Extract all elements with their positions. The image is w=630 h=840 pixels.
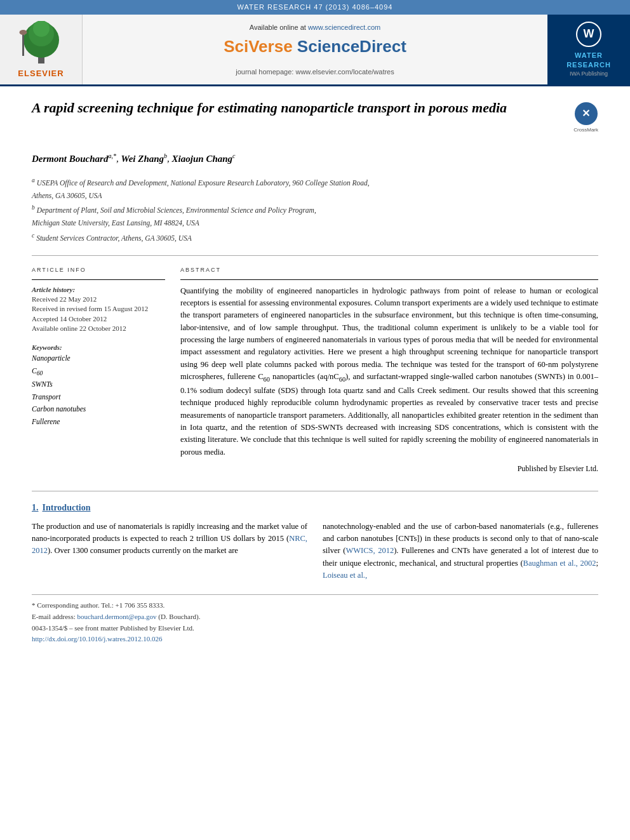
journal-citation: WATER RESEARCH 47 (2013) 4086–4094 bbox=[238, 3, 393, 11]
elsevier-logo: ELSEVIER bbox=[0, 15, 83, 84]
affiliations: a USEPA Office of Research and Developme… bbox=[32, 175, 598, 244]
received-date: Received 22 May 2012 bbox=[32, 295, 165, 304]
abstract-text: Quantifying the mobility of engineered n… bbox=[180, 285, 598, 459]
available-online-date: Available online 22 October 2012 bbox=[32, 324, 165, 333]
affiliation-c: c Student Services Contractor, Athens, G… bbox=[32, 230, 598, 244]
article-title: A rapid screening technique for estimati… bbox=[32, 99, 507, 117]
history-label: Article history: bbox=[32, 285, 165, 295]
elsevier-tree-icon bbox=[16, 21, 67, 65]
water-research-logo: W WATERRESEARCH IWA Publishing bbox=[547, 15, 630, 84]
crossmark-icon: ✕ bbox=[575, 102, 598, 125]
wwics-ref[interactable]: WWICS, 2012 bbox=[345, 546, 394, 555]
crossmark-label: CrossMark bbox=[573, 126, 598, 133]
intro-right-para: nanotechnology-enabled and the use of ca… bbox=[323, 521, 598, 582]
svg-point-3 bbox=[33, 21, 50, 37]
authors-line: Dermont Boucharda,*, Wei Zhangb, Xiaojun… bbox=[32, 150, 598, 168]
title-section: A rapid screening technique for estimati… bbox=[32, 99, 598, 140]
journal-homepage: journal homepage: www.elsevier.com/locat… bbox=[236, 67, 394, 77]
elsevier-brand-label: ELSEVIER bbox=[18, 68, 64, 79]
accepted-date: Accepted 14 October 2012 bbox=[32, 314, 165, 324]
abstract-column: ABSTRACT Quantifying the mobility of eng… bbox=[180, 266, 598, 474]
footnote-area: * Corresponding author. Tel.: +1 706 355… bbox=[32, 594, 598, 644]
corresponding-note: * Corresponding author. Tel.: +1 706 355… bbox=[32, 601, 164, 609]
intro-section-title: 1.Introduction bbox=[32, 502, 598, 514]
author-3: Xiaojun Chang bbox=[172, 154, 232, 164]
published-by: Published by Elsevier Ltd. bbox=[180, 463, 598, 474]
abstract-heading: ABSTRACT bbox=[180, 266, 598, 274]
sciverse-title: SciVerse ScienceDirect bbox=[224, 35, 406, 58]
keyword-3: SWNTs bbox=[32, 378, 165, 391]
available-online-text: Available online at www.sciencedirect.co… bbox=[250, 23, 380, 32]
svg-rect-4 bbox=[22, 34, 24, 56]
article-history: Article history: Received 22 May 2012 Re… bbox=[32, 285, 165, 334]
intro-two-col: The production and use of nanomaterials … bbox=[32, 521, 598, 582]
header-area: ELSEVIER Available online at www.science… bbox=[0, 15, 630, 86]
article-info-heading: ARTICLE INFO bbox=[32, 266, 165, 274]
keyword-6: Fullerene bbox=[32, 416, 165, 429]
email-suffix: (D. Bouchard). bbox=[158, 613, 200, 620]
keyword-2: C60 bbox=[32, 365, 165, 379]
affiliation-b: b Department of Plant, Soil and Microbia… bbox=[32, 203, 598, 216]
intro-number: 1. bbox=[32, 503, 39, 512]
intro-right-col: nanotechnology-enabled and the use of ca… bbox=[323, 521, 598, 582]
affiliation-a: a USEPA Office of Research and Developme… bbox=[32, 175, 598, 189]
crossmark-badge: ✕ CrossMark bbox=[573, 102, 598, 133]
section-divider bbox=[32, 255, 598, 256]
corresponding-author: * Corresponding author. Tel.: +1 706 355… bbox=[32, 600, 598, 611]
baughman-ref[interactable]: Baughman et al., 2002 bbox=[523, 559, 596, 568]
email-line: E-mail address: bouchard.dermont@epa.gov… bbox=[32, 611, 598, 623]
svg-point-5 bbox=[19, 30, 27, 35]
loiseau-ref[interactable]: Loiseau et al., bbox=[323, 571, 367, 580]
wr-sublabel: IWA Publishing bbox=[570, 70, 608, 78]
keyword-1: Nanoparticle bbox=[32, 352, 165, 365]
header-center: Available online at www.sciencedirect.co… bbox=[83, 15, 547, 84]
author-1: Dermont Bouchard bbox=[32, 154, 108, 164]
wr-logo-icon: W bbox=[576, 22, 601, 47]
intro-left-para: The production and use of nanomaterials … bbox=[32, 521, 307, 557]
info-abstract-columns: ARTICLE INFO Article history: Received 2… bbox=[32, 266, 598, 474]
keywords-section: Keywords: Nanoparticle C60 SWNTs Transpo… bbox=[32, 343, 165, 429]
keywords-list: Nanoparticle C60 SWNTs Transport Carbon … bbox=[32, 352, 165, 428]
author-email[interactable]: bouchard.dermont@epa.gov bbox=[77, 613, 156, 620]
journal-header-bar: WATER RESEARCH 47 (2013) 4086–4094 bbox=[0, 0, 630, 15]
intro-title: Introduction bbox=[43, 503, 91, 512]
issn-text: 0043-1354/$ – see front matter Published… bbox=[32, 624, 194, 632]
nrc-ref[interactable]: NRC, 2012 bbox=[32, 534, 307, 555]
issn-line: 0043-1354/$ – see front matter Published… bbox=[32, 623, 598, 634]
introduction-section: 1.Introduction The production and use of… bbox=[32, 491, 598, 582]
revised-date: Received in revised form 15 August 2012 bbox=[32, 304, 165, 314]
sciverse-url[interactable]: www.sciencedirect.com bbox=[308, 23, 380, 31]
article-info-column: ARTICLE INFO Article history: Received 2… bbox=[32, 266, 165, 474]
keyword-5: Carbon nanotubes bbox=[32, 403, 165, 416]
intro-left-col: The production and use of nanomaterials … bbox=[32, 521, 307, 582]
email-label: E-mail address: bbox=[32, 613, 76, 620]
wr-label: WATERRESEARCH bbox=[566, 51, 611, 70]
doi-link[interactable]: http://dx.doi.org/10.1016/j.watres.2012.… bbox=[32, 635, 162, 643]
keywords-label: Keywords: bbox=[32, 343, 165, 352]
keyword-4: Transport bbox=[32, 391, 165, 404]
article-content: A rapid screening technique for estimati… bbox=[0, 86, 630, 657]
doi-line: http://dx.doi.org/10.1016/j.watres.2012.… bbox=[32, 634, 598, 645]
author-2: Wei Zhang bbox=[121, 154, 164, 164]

-*-*-

* What you should do
What is needed is the number of lines in the entries that contain the word "estimati", written alone.

* Result of this task
3